Instead, "I found that he had made," the scholar replied quietly, "as far back as the tenth century the same experiment which I had just completed. And with the same result."

"He obtained the substance?"

Basterga nodded.

"And discovered? What?" Blondel asked eagerly. "Its use?"

"A certain use," the other replied cautiously. "Or, rather, it was not he, but an associate, called by him the Physician of Aleppo, who discovered it. This man was the pupil of the learned Rhazes, and the tutor of the equally learned Avicenna, the link, in fact, between them; but his name, for some reason, perhaps because he mixed with his practice a greater degree of mysticism than was approved by the Arabian schools of the next generation, has not come down to us. This man identified the product which had defied Ibn Jasher's tests with a substance even then considered by most to be fabulous, or to be extracted only from the horn of the unicorn if that animal existed. That it had some of the properties of the fabled substance, he proceeded to prove to the satisfaction of Ibn Jasher by curing of a certain incurable disease five persons."

"No more than five?"

"No."

"Why?"

"The substance was exhausted."

Blondel gasped. "Why did he not make more?" he cried. His voice was querulous, almost savage.

"The experiment," Basterga answered, "of which it was the product was costly."

Blondel's face turned purple. "Costly?" he cried. "Costly? When the lives of men hung in the balance."

"True," Basterga replied with a smile; "but I was about to say that, costly as it was, it was not its price which hindered the production of a further supply. The reason was more simple. He could not extract it."

"Could not? But he had made it once?"

"Precisely."

"Then why could he not make it again?" the Syndic asked. He was genuinely, honestly angry. It was strange how much he took the matter to heart.

"He could not," Basterga answered. "He repeated the process again and again, but the peculiar product, which at the first trial had resulted from the precipitation, was not obtained."

"There was something lacking!"

"There was something lacking," Basterga answered. "But what that was which was lacking, or how it had entered into the alembic in the first instance, could not be discovered. The sage tried the experiment under all known conditions, and particularly when the moon was in the same quarter and when the sun was in the same house. He tried it, indeed, thrice on the corresponding day of the year, but—the product did not issue."

"How do you account for that?"

"Probably, in the first instance, an impurity in one of the drugs introduced a foreign substance into the alembic.
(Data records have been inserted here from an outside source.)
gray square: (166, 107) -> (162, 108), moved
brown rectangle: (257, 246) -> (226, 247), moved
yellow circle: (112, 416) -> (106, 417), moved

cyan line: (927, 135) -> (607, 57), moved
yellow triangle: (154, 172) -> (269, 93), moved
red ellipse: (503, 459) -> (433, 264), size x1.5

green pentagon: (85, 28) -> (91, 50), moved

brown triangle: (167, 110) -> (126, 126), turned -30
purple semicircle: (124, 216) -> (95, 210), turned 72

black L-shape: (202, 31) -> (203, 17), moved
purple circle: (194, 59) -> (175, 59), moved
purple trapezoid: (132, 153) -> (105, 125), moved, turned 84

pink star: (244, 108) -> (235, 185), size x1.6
That chance never occurred again, as far as I can learn, until, amusing myself with the same precipitation, I—I, Caesar Basterga of Padua," the scholar continued, not boastfully but in a tone thoughtful and almost absent, "in the last year of the last century, hit at length upon the same result."

The Syndic leaned forward; his hands gripped his knees more tightly. "And you," he said, "can repeat it?"

Basterga shook his head sorrowfully. "No," he said, "I cannot. Not that I have myself essayed the experiment more than thrice. I could not afford it. But a correspondent, M. de Laurens, of Paris, physician to the King, has, at the expense of a wealthy patient, spent more than fifteen thousand florins in essays. Alas, without result."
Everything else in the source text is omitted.